D.C. schools officials said Tuesday that most of the 750 employees who were told this week that their positions are being cut will find new jobs in the system. “I want to be absolutely clear that these are not layoffs,” said Jason Kamras, the chief of D.C. Public Schools’ Office of Human Capital.
“Excessing is very different from a layoff. An excess is the elimination of a position at a school, but not the end of one’s employment with the school system.”
About 700 employees received excess letters in 2010, with 79 percent of Washington Teachers’ Union members who received those notices finding another job in the school system, Kamras said. About 850 received excess letters in 2009.
On Monday, D.C. school officials said they told 660 teachers and support staff that their jobs were being eliminated for the coming school year, blaming declining enrollment and budget issues.
But The Washington Examiner reported that jobs were cuts at some schools expecting more students and extra funding next year.
Kamras declined to discuss specifics about individual schools or programs.
He said many of the teachers and school staffers who received excess notices work at schools where the academic program is changing.
“Imagine a school that has a French foreign language program and they decide to move to a Spanish foreign language program,” he explained. “The skills of the French foreign language program teacher will no longer be necessary at that particular school, but will certainly be necessary at other schools in the school system.”
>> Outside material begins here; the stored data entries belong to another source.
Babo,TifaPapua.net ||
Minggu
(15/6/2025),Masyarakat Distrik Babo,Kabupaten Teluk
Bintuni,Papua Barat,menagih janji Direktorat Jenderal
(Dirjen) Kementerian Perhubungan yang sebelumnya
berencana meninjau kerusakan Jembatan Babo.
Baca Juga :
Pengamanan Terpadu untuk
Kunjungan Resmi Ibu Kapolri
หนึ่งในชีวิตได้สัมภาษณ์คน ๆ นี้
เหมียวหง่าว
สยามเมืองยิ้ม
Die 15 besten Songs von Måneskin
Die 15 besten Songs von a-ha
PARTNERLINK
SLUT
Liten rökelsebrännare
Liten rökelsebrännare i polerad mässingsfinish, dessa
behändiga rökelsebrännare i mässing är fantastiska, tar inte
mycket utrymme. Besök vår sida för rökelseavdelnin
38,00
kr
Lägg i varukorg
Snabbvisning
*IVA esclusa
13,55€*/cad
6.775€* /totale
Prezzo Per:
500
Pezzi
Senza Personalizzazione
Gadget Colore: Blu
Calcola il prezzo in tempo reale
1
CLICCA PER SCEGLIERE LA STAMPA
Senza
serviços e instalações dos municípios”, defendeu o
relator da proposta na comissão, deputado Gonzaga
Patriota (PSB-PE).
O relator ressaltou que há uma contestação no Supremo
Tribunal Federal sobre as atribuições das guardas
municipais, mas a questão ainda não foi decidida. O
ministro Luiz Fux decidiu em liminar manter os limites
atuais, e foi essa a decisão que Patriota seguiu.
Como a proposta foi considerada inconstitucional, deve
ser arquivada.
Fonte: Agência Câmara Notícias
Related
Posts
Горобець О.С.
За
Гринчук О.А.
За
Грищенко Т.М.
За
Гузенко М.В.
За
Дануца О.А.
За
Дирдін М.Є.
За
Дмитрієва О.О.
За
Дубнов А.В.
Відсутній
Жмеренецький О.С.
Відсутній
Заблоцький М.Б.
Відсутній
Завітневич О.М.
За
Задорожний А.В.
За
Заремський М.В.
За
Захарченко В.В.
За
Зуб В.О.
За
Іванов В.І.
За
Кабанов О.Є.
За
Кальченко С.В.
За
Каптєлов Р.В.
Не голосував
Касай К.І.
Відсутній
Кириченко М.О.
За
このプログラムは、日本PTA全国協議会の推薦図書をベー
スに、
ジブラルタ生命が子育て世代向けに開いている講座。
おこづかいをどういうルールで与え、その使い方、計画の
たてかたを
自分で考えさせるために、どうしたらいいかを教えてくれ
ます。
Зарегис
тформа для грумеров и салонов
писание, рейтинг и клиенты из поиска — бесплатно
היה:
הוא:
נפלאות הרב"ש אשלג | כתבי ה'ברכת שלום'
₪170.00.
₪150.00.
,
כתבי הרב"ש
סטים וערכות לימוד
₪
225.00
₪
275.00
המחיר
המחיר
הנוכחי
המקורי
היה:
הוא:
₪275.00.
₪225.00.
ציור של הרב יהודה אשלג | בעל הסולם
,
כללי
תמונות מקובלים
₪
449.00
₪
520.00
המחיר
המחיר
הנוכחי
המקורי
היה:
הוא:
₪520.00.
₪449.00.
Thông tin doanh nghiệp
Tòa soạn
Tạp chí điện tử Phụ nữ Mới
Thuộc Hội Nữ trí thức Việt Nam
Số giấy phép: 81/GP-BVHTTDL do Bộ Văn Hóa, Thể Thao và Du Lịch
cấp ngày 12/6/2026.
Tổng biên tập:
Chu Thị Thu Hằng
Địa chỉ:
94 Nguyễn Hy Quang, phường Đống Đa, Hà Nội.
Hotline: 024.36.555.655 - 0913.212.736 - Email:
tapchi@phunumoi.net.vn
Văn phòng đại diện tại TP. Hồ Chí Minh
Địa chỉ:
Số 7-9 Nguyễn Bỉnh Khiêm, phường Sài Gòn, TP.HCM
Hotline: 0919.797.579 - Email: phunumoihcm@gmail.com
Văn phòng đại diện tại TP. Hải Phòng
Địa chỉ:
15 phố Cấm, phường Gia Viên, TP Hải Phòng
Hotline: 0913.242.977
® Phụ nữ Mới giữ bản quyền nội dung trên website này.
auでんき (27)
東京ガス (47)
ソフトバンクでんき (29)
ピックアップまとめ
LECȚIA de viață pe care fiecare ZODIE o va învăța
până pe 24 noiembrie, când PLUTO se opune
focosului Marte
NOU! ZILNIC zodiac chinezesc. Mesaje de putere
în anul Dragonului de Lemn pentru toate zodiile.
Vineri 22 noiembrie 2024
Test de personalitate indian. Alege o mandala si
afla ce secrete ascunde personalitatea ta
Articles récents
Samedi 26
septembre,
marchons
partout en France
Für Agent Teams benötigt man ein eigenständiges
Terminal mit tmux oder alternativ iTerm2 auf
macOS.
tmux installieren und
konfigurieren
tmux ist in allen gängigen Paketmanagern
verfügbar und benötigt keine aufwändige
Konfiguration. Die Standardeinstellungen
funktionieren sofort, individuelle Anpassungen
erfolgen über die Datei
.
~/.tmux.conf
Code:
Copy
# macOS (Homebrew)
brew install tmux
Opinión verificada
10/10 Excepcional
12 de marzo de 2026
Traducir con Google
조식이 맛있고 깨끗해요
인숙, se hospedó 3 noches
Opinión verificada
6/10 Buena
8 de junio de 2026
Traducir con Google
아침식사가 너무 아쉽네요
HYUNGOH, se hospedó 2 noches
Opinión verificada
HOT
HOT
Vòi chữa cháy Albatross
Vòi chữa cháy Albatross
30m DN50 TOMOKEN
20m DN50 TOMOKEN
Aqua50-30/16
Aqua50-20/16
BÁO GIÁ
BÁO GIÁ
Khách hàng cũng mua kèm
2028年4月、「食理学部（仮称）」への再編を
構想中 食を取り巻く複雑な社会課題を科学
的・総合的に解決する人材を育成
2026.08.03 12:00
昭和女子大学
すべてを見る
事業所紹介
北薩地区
Sources at the Duke Ellington School of the Arts told The Examiner on Monday that at least 13 positions had been eliminated.
Kamras said the school system will list openings on its internal website for employees. It also will hold hiring fairs for teachers and principals.
Teachers union members who can’t find positions by end of the summer and have strong performance ratings will be able to take a $25,000 buyout, he said. They also can be placed at a school for a year with full salary and benefits while looking for a permanent position.